European Central Bank president Jean-Claude Trichet, who will be meeting with Barnier in Brussels later Monday, told CNBC in an exclusive interview that the next few days will be crucial.
"I will only say the following. I know that there are a lot of comments, resistance perhaps in certain domain, but let's look at the situation with maximum lucidity," Trichet said. "We went through the worst crisis since World War Two, had we not acted so resolutely, we would have had the worst depression probably since World War One."
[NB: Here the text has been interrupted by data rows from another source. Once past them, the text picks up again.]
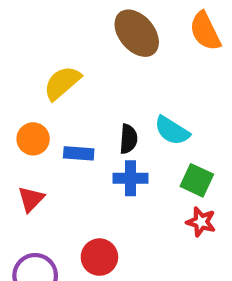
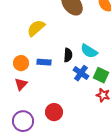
orange circle: (33, 139) -> (21, 63), moved
blue cross: (131, 178) -> (81, 73), moved, turned 35

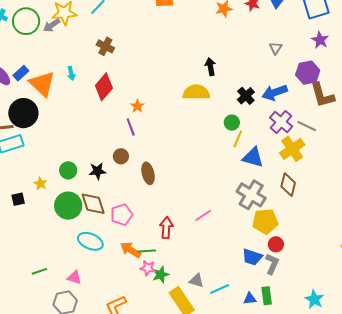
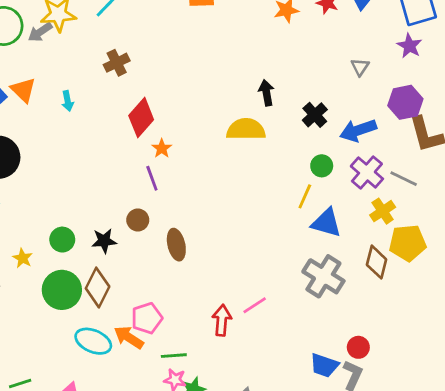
purple star: (320, 40) -> (409, 46), moved
brown cross: (105, 46) -> (117, 63), turned 36
orange triangle: (42, 84) -> (23, 90), moved, size x0.7
red diamond: (104, 87) -> (141, 118), moved
black cross: (246, 96) -> (315, 115), moved
green circle: (232, 123) -> (322, 166), moved
yellow cross: (292, 149) -> (383, 211), size x0.7
brown diamond: (93, 204) -> (98, 288), turned 44
pink pentagon: (122, 215) -> (147, 318), moved
yellow pentagon: (265, 221) -> (408, 243), moved
red arrow: (166, 228) -> (222, 320), moved
orange arrow: (131, 250) -> (129, 337), moved

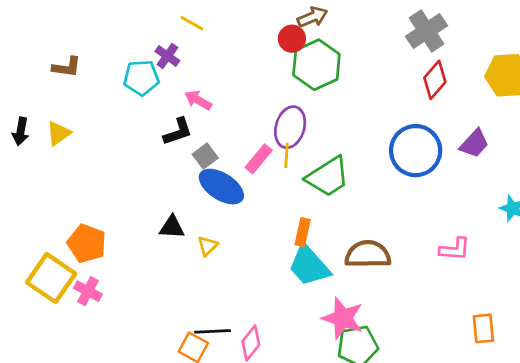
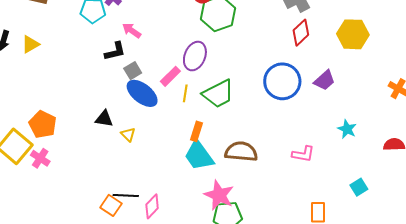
yellow line: (287, 155) -> (185, 93), moved
yellow triangle: (208, 246) -> (128, 134), turned -35

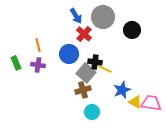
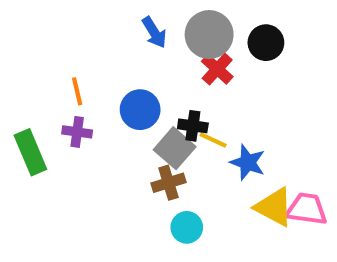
black circle: (132, 30) -> (266, 43), moved
red cross: (84, 34) -> (217, 69), moved
green rectangle: (16, 63) -> (30, 152), moved, size x1.5
blue star: (122, 90) -> (248, 162), moved, turned -30
yellow triangle: (135, 102) -> (274, 207), size x1.5

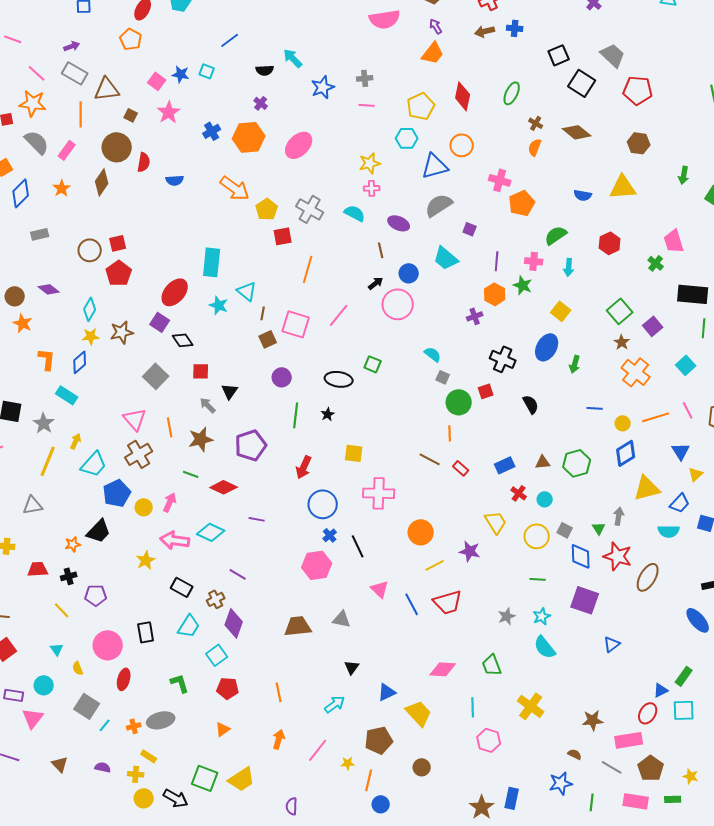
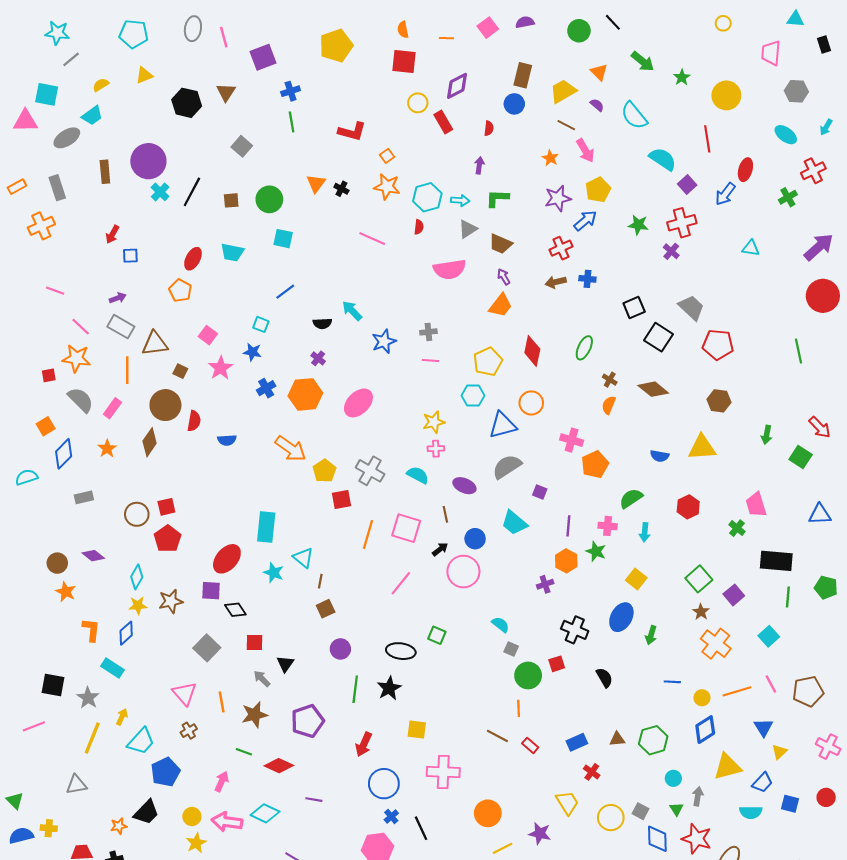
blue star: (181, 74) -> (252, 352), moved
purple square: (160, 322) -> (211, 591), turned -30
pink square: (296, 324) -> (406, 528), moved
black star: (328, 414) -> (389, 688), size x1.6
brown cross: (139, 454) -> (189, 731), size x0.6
cyan circle: (545, 499) -> (673, 778), moved
yellow circle: (144, 507) -> (192, 817), moved

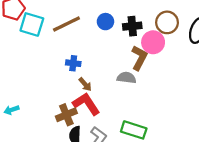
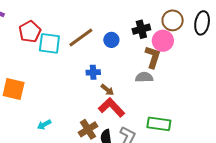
blue circle: (105, 22) -> (111, 40), moved
brown cross: (66, 115) -> (88, 129), moved

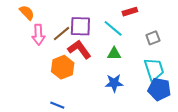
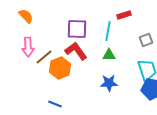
cyan line: (113, 28) -> (108, 31), turned 60
brown line: (62, 34) -> (44, 57), moved
pink arrow: (38, 35) -> (28, 47), moved

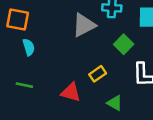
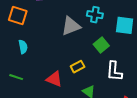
cyan semicircle: (29, 47) -> (23, 47), moved
green line: (24, 85) -> (16, 77), moved

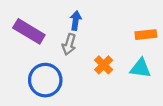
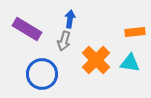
orange cross: (104, 65) -> (96, 60), size x1.6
"We could avoid that by putting on the table 27 percent of our gross domestic product in taxpayer risk… of course it was not utilized at 27 percent but it was a risk," he explained.
"There is an obligation that what will come out of this Basel III exercise… we have to be sure that the global system is more resilient. It is a must," Trichet said.
Meanwhile, banks should be made to pay for the crisis by getting involved in the 110 billion euros ($142 billion) EU bailout for Greece, Slovakia's Prime Minister Iveta Radicova told a Greek newspaper.
Radicova told Greek daily paper To Vima that her country will support the proposal to aid Greece if banks will also contribute, since they are "directly responsible."